Часть 1

Что такое Делакруа? Каким было его назначение и какой была его задача в этом мире? Вот первый из интересующих нас вопросов. Я буду краток и сразу же перейду к выводам. У Фландрии есть Рубенс, у Италии — Рафаэль и Веронезе, у Франции — Лебрен, Давид и Делакруа.

Поверхностный ум будет в первый момент озадачен несовместимым сочетанием имен, представляющих столь различные дарования и творческую манеру. Однако одухотворенный и вдумчивый взгляд тотчас усмотрит между ними известную близость, некое родство или братство, вытекающее из общей для всех них любви к высокому, народному, великому, всеобъемлющему,— любви, которая неизменно выражалась и в так называемой декоративной живописи и в живописных махинах.

Разумеется, и другим художникам были по плечу подобные махины, однако названные мною мастера создали такие образцы этого рода живописи, которые оставили неизгладимый след в памяти человечества. Кого из этих столь разных мастеров можно считать наиболее значительным? Для каждого из нас выбор определится личным пристрастием: одному больше по душе щедрое, сияющее, жизнелюбивое изобилие Рубенса, другому — мягкое величие и гармония Рафаэля, третьему — райский полуденный колорит Веронезе, напряженная, суровая строгость Давида или велеречивый и несколько литературный драматизм Лебрена.

Каждый из этих художников неповторим; стремясь к сходной цели, они использовали различные художественные средства, соответствующие их творческой личности. Последний из них по времени — Делакруа — с необычайной страстностью и рвением выразил то, что другим не удалось передать с исчерпывающей полнотой. Не в ущерб ли каким-то другим граням таланта, как это бывало в творчестве и других великих мастеров? Возможно, но сегодня не это составляет предмет нашего рассмотрения.

Не я один пристально размышлял о роковых последствиях сугубо индивидуальной направленности таланта; что ж, очень возможно, что даже наивысшее воплощение гения где-либо кроме неба, иначе говоря, на нашей бренной земле, где само совершенство несовершенно, достижимо только ценой неизбежной жертвы.

Но в конце концов, скажете вы мне, в чем же состоит то неуловимое и таинственное нечто, которое Делакруа, к вящей славе нашего века, запечатлел лучше, чем кто-либо иной? Это нечто незримо и неосязаемо, это мечты, это нервы, это душа-, и заметьте, сударь,— он выразил все это лишь контуром и цветом, и выразил лучше всех, с совершенством опытнейшего живописца, с непогрешимостью утонченного литератора, со страстным красноречием композитора.
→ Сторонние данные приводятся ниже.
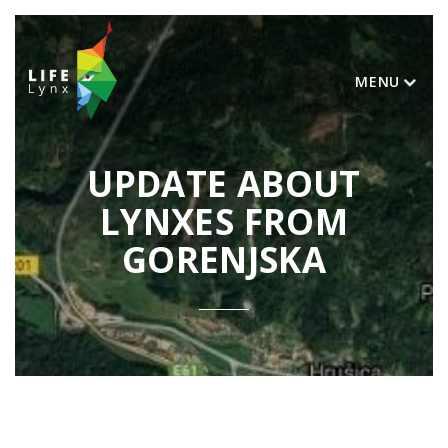
MENU
UPDATE ABOUT
LYNXES FROM
GORENJSKA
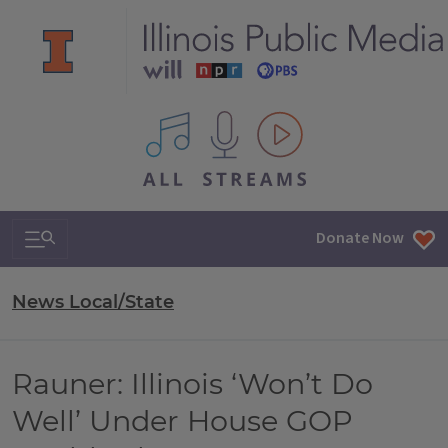
All IPM content streams
Search & Navigation
Donate Now
News Local/State
Rauner: Illinois ‘Won’t Do
Well’ Under House GOP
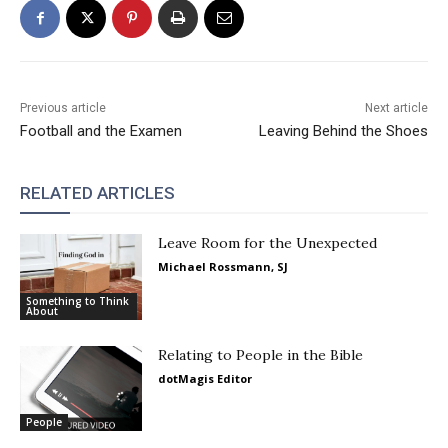
Previous article
Next article
Football and the Examen
Leaving Behind the Shoes
RELATED ARTICLES
Leave Room for the Unexpected
Michael Rossmann, SJ
Something to Think
About
Relating to People in the Bible
dotMagis Editor
People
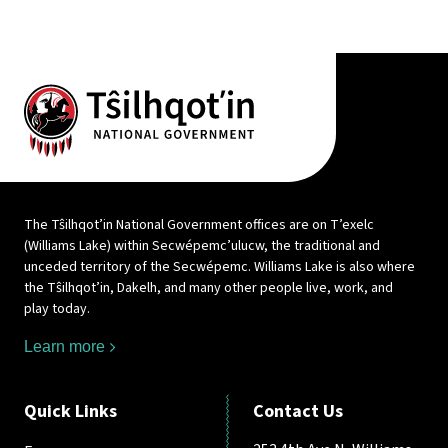
The Tŝilhqot’in National Government offices are on T’exelc
(Williams Lake) within Secwépemc’ulucw, the traditional and
unceded territory of the Secwépemc. Williams Lake is also where
the Tŝilhqot’in, Dakelh, and many other people live, work, and
play today.
Learn more
Quick Links
Contact Us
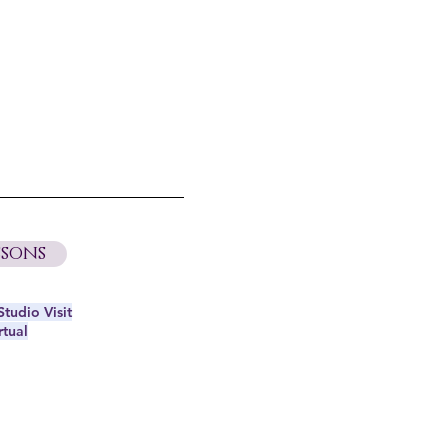
sons
tudio Visit
rtual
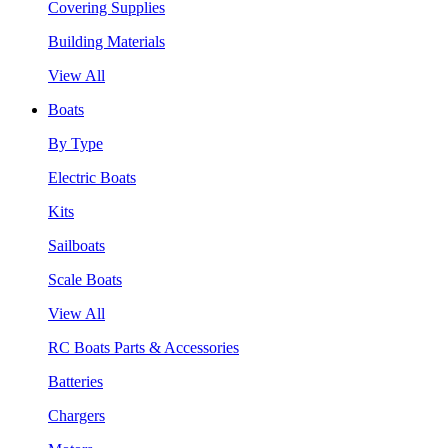
Covering Supplies
Building Materials
View All
Boats
By Type
Electric Boats
Kits
Sailboats
Scale Boats
View All
RC Boats Parts & Accessories
Batteries
Chargers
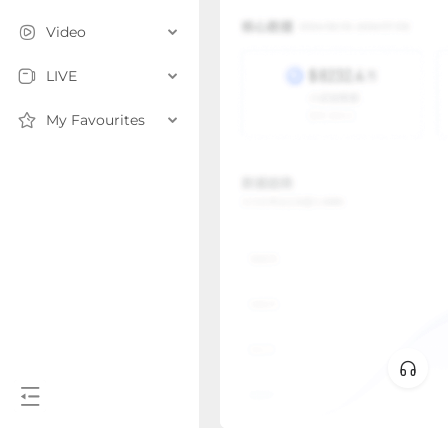
Video
LIVE
My Favourites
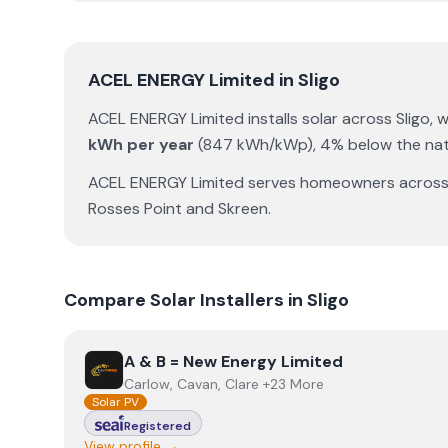
ACEL ENERGY Limited
in
Sligo
ACEL ENERGY Limited
installs solar across
Sligo
, 
kWh per year
(
847
kWh/kWp)
,
4% below the nat
ACEL ENERGY Limited
serves homeowners acros
Rosses Point
and
Skreen
.
Compare Solar Installers in
Sligo
View
A & B = New Energy Limited
A & B = New Energy Limited
Carlow, Cavan, Clare +23 More
Solar PV
Registered
View profile →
Один из признаков духовного состояния нашего века заключается, кстати говоря, именно в том, что разные виды искусства тяготеют если не к взаимной подмене, то хотя бы к готовности черпать друг у друга свежие силы.

Не сыщется художника более обогащающего душу, чем Делакруа. Даже относительно средние и слабые его работы будят мысль и вызывают в памяти чувства и поэтические образы когда-то знакомые, но, казалось бы, навсегда канувшие во мрак забвения.

Творчество Делакруа представляется мне подчас чем-то вроде мнемотехники духовного величия и страсти, изначально присущих человеку. Это совершенно особая и сугубо новая черта позволила Делакруа передать с помощью контура движение или позу человека, как бы эмоциональны они ни были, с помощью цвета — то, что хотелось бы назвать атмосферой жизненной драмы, или, что то же самое, душевным состоянием художника; вот эта-то глубоко своеобразная черта всегда влекла к нему сердца истинных поэтов. Если позволительно из чисто бытовых фактов извлекать выводы философского порядка, я обратил бы ваше внимание на то, что среди множества людей, пришедших воздать Эжену Делакруа последние почести, оказалось куда больше литераторов, чем живописцев. А говоря начистоту, приходится признать, что собратья по искусству так до конца его и не поняли.